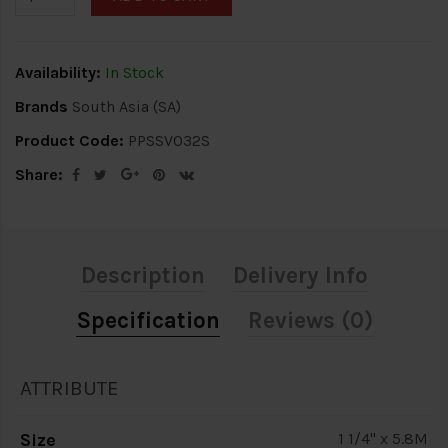
Availability:
In Stock
Brands
South Asia (SA)
Product Code:
PPSSV032S
Share:
Description
Delivery Info
Specification
Reviews (0)
ATTRIBUTE
Size
1 1/4" x 5.8M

Your objective: Your reply should be nothing but the lines from the one containing "Delivery Info" through the last line above, copied exactly; please include both ends.

Answer below:
Delivery Info
Specification
Reviews (0)
ATTRIBUTE
Size
1 1/4" x 5.8M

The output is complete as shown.